Johns Hopkins Gazette: March 18, 1996

On Centers:
Kids To Snap Images in Space for Classroom Studies

Christine Rowett


Homewood News and Information

     Education experts from the Institute for the Academic

Advancement of Youth's California office will see their ideas

soar to new heights when the space shuttle Atlantis is launched

March 21 from Cape Canaveral, Fla.      

     During the KidSat space project, middle school students will

operate still cameras mounted on board the shuttle to shoot

images of the earth from space. IAAY staff members have spent 18

months developing curriculum and teaching methods for the

project, which has introduced space technology and Internet

applications to both students and teachers. 

     The mission of KidSat is to identify how middle schools can

use images of the earth in learning. Students will learn the

technology of shooting, downloading and distributing the images

while working in teams and with precollegiate and collegiate

students, engineers and scientists. The images will then be used

as the basis for a variety of classroom studies, including

lessons in history, geography, geology and physics.

     More than two years ago, IAAY, the California Institute of

Technology's Jet Propulsion Laboratory and the University of

California at San Diego formed a partnership to support the

student project. JPL is preparing the flight and data systems for

the program, while UCSD will run the mission control gateway,

which links student mission operations centers at each

participating school. IAAY is developing the curriculum for

classroom instruction with the assistance of a core group of six

teachers from five states.

     Former astronaut Sally Ride, a physics professor at UCSD, is

leading the development of the mission operations element of

KidSat with NASA's Johnson Space Center in Houston and a team of

undergraduate and graduate students.

     "KidSat represents an investment in the nation's future,

giving kids exposure to environmental studies from low-Earth

orbit," Ride said. "By attaching KidSat to the space shuttle,

students will be able to participate in space exploration as

astronauts and cosmonauts do."

     Using the cameras, students will photograph regions of the

world they wish to study. Commands will be sent to the space

shuttle through a mission control gateway at UCSD. Images and

updates will be posted on the Internet. 

     Elizabeth Jones Stork, director of IAAY's western regional

office, said the institute got involved after observing high

school students react to exploring and interpreting images of

earth from space. 

     "We're forwarding one of the philosophies of IAAY, which is

the theory of optimal match: learning occurs through group and

individual activities that are designed to match the student

level and pace of learning," Stork said. "Through KidSat, there

is a tremendous amount of individual exploration and working

together. The wonderful aspect is that once they have the basic

knowledge, they can take it as far as they want to go."

     Students will be able to call up images taken during the

mission, as well as archived images. Using those, Stork said,

students could track the geological evolution of a certain area.

The images may also be used in art studies, she said. 

     "The images of ice, the ocean and the sun are wonderful

images," Stork said. "They can also be excellent lessons in art

to teach properties of color and contrast."

     Stork said one of the most significant aspects of IAAY

involvement in the project is the teacher training it undertook

in order to prepare educators to use the KidSat images and

technology. Teachers have been trained to use technology as a

learning tool, and to diagnose students' learning abilities and

needs. The theory is that once teachers become comfortable with

that, they will incorporate technology in other areas of the

curriculum, not just in KidSat-related studies, Stork said.

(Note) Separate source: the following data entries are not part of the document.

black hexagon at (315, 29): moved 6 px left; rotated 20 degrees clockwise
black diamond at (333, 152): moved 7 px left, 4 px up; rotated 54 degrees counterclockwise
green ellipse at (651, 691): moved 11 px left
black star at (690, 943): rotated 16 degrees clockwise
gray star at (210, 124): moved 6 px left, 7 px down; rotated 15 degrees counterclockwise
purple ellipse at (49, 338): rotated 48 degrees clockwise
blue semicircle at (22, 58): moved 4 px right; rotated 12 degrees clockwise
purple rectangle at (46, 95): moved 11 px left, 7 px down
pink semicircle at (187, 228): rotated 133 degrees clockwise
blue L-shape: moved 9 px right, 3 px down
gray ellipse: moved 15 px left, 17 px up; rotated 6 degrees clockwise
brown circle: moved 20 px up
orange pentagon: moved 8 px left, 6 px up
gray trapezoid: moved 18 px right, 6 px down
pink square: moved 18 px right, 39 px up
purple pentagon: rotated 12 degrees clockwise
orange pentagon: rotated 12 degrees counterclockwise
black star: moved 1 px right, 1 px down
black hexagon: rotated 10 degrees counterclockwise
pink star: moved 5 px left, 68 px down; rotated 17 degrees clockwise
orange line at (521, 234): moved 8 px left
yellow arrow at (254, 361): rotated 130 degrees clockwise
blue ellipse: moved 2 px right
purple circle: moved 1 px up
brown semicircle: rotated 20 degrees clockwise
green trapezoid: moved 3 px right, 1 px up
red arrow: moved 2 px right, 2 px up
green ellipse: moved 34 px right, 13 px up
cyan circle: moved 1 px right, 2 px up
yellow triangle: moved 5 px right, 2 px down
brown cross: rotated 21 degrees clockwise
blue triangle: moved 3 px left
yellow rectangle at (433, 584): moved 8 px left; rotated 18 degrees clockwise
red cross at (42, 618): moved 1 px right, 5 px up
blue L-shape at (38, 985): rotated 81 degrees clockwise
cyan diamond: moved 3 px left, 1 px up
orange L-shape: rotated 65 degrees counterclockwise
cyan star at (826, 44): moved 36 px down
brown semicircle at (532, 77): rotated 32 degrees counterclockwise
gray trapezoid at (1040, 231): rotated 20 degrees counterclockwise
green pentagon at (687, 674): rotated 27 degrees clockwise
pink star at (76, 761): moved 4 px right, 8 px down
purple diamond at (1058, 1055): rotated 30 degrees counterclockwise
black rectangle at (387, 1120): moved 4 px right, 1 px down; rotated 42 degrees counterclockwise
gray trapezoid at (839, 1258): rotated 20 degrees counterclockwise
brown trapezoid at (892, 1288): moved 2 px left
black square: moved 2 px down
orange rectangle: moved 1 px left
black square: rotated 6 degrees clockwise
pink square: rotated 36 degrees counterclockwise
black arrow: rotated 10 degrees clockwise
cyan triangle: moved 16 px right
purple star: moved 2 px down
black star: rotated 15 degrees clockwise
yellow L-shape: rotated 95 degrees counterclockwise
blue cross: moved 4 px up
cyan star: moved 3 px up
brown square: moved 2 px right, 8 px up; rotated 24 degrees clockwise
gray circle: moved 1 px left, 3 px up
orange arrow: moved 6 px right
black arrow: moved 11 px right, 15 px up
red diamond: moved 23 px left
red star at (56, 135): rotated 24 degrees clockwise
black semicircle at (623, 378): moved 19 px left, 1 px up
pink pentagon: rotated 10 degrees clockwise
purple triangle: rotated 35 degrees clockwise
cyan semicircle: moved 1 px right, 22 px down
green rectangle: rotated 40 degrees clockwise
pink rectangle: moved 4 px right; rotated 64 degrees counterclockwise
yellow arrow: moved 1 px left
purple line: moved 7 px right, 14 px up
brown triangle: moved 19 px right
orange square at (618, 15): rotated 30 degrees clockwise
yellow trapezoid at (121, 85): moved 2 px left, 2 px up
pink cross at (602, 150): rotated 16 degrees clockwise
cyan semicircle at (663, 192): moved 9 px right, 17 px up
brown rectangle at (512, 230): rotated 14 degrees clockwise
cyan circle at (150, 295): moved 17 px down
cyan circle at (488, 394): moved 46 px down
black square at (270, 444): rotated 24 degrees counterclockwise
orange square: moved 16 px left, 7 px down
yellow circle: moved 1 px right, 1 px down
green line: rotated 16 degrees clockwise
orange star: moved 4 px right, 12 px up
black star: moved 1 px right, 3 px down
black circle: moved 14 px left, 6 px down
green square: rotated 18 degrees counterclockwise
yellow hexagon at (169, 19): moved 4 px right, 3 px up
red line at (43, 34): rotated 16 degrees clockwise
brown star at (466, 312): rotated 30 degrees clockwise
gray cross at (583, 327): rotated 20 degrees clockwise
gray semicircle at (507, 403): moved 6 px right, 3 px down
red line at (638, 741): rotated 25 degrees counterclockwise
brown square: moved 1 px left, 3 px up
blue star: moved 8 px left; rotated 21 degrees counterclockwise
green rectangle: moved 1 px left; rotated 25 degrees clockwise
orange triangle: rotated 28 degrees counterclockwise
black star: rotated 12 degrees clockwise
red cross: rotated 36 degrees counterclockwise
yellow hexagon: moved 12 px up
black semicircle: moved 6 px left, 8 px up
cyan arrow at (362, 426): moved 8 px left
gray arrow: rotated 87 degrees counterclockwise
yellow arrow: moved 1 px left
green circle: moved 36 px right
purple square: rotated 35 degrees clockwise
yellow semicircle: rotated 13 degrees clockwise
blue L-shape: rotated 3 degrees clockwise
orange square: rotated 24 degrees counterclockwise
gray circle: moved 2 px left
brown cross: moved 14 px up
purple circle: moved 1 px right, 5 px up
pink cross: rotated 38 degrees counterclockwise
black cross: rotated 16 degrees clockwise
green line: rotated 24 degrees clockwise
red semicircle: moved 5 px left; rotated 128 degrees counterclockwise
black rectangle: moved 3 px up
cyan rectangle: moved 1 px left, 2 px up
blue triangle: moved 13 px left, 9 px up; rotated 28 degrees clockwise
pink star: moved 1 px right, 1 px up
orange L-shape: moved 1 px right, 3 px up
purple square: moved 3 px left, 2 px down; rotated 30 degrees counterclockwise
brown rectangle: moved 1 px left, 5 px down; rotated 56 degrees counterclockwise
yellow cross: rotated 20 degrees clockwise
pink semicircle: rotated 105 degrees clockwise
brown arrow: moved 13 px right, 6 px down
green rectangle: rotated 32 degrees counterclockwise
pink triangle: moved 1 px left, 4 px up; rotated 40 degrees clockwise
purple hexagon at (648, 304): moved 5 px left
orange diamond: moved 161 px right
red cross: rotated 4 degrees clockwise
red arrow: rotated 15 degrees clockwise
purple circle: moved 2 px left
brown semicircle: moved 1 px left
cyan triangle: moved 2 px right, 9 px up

     "The bigger picture is how technology can affect education,"

project coordinator Mark Jones said. "An effective teacher is one

who is learning, changing and growing on a continuing basis."

     More than 300 students are involved in the initial phase of

KidSat, which will continue over the next two years. Three middle

schools are participating in the initial phase of the program:

Samuel Gompers Secondary School in San Diego, Buist Academy in

Charleston, S.C., and the Washington Accelerated Learning Center

in Pasadena, Calif. Over the next two years, additional schools

from Omaha, Neb., Houston and Baltimore will join the project.

     After the mission, which is scheduled to end with the March

30 landing of Atlantis, IAAY will continue to evaluate the

program and its benefits to students and teachers.

     "This will really help us to see what students have learned

and what they may be missing," Jones said.